* **Required action**:
In the material below, find every line with "value" and pull it out.

* **Entries provided**:

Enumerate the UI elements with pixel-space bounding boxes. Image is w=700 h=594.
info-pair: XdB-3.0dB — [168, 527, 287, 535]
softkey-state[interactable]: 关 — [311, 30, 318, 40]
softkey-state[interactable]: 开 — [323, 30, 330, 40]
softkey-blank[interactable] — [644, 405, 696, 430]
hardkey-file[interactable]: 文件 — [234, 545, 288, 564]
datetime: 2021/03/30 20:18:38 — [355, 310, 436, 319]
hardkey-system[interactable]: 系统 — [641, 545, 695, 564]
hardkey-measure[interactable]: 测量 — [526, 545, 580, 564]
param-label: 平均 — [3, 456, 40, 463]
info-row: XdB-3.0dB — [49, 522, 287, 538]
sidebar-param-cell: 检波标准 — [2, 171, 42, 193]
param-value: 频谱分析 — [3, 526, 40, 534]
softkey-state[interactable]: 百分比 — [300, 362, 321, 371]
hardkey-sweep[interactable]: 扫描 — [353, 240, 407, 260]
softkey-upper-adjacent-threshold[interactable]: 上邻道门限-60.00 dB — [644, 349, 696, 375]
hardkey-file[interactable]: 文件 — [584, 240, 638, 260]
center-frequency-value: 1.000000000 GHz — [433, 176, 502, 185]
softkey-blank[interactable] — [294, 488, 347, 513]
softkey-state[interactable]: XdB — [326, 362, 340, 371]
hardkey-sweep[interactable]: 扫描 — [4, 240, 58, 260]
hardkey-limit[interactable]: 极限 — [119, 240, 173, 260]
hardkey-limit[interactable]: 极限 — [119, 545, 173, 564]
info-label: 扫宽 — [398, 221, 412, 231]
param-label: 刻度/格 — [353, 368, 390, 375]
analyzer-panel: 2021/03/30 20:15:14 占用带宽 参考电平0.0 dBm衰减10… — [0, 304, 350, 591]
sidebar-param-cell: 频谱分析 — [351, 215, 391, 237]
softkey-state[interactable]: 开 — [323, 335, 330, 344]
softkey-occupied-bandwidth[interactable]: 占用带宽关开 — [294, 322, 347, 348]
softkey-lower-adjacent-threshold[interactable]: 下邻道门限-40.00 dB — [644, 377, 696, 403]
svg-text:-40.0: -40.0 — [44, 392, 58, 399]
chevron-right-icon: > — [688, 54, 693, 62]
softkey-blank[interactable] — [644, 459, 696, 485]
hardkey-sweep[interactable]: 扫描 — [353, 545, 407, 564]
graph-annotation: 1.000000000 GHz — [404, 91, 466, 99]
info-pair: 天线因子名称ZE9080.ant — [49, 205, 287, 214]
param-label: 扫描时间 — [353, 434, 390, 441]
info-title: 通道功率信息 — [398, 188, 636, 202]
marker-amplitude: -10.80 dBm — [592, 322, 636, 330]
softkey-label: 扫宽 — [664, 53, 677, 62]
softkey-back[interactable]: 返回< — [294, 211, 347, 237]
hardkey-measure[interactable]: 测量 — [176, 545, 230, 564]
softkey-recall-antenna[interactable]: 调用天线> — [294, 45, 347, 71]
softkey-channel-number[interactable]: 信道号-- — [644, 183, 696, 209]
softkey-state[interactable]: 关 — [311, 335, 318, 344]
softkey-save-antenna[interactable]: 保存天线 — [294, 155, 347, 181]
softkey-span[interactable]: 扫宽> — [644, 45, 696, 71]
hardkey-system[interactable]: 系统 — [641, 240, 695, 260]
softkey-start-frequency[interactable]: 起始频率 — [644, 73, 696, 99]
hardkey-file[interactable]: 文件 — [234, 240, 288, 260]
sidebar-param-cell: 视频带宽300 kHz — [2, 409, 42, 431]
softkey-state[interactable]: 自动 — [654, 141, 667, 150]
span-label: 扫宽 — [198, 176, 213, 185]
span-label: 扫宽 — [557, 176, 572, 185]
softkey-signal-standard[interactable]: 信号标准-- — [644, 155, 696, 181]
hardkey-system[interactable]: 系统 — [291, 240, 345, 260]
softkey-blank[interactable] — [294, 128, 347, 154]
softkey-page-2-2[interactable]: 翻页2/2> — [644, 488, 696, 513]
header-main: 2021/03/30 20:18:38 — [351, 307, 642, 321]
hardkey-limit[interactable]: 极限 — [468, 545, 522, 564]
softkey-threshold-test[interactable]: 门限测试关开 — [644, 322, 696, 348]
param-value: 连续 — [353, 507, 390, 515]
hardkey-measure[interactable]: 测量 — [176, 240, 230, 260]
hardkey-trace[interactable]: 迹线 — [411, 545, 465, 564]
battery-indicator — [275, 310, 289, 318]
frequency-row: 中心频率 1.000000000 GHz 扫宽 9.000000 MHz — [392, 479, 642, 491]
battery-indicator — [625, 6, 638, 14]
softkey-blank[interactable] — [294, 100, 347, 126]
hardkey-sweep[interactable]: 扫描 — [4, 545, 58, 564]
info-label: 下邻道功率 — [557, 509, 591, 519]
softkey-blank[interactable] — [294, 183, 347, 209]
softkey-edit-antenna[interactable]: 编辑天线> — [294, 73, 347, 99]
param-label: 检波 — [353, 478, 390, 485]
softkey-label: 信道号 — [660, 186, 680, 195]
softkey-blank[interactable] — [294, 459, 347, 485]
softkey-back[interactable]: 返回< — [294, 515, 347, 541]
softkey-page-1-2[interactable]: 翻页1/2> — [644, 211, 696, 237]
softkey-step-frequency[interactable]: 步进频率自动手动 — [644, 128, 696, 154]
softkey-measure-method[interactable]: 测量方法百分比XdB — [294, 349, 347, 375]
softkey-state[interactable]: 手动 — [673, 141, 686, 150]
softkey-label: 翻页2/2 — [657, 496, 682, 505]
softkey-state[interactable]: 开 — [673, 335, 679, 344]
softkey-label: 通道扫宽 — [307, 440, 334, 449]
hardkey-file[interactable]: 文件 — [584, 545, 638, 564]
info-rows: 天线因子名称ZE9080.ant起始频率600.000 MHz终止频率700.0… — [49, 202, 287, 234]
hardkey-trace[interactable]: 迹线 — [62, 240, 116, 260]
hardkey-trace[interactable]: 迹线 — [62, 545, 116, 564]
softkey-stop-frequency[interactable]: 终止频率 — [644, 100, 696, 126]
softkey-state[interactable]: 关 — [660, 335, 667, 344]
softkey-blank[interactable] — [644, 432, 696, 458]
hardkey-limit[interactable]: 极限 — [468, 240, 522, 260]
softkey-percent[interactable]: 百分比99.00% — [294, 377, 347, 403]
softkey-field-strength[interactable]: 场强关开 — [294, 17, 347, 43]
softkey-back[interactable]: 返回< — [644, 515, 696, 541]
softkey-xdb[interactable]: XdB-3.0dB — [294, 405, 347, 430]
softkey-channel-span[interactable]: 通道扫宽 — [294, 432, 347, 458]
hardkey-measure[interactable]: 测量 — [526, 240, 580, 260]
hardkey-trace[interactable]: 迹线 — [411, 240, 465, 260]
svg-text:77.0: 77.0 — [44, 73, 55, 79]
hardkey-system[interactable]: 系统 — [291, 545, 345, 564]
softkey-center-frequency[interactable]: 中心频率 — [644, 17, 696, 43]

* **Exercise output**:
param-value: 频谱分析 — [3, 526, 40, 534]
center-frequency-value: 1.000000000 GHz — [433, 176, 502, 185]
param-value: 连续 — [353, 507, 390, 515]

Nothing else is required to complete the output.